**Requirement:** Find the string "Nina" in the data, and copy out each line that has it.

Stored records:
=-=-=-=-=

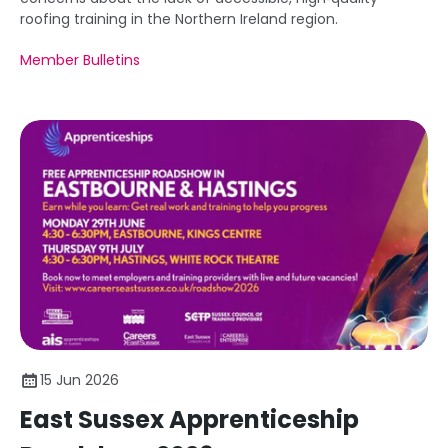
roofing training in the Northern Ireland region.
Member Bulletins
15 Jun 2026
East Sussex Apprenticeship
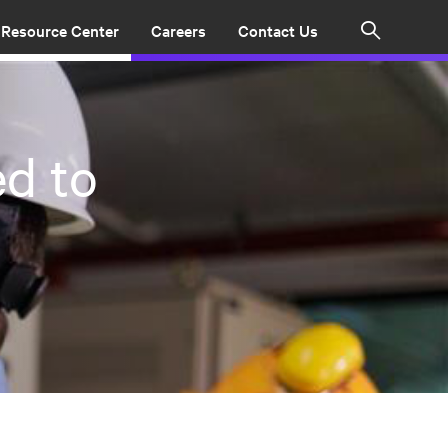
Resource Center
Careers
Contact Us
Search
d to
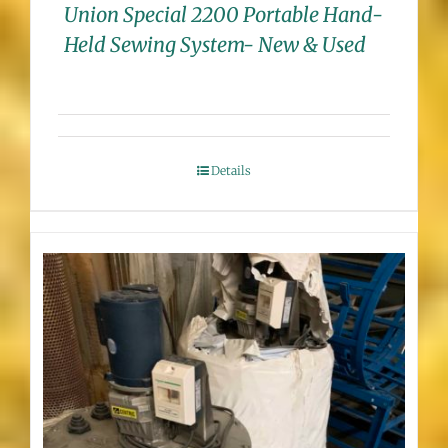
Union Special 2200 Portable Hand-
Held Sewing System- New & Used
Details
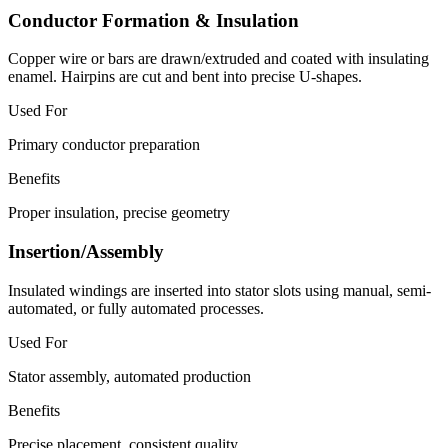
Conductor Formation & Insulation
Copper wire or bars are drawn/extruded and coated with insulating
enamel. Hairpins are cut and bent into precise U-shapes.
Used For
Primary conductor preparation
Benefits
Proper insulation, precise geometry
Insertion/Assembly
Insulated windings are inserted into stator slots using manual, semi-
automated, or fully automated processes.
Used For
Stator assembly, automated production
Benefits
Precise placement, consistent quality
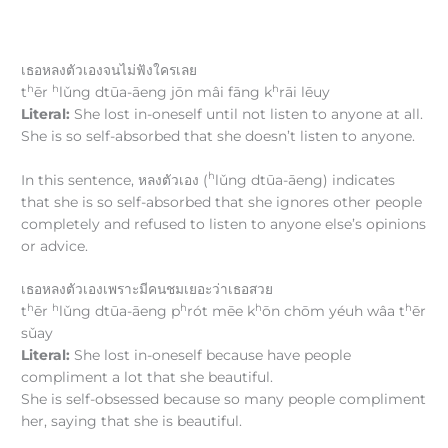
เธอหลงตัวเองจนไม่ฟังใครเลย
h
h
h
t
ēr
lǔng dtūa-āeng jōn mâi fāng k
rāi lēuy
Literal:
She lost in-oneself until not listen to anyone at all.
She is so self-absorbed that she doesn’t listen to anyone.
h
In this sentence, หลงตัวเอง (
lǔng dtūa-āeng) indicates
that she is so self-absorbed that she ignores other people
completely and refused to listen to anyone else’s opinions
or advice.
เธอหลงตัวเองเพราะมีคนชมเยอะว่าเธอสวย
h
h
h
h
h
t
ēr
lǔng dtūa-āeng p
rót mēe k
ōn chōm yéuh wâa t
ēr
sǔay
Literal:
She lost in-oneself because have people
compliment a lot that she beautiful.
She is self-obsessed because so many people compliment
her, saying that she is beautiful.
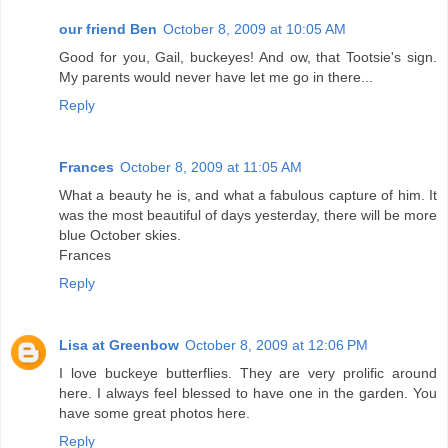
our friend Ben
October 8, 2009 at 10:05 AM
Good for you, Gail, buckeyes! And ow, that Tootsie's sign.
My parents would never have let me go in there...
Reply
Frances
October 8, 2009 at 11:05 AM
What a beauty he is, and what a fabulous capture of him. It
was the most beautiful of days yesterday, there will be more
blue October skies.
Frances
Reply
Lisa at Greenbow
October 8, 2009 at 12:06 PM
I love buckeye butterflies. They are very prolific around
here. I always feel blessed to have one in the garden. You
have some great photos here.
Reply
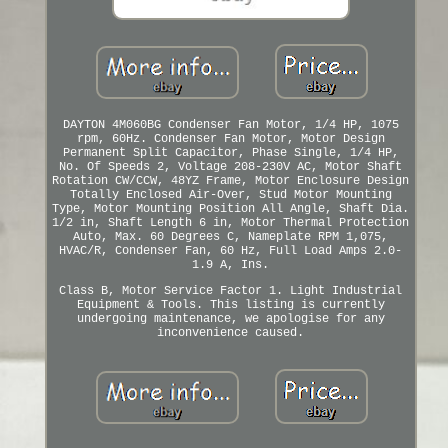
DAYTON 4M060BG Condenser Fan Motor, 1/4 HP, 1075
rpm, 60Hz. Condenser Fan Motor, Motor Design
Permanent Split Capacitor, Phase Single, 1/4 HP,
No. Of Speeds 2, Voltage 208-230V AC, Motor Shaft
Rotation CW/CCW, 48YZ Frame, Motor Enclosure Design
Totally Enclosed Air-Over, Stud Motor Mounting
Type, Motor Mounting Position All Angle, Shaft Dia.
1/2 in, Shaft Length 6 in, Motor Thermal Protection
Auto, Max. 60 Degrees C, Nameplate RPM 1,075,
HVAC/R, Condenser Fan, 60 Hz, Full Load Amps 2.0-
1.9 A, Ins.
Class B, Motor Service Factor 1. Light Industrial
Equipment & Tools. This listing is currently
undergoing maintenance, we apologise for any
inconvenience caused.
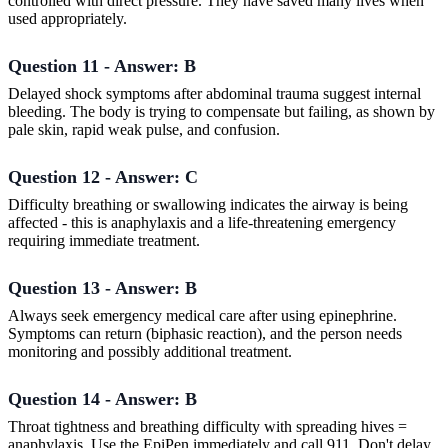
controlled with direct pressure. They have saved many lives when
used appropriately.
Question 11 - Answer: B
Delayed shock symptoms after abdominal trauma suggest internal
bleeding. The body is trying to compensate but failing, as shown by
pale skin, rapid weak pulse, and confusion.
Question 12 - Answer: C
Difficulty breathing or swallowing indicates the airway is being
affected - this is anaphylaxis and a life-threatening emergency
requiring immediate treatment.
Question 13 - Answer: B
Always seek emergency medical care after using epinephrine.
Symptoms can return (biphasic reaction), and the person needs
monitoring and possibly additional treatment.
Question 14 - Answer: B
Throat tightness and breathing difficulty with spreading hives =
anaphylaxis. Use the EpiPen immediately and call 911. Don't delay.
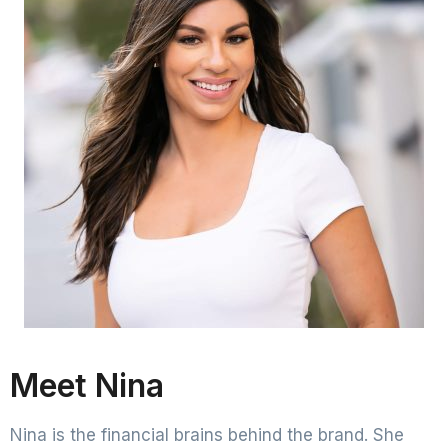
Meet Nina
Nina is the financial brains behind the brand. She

=-=-=-=-=

**Response to this exercise:**
Meet Nina
Nina is the financial brains behind the brand. She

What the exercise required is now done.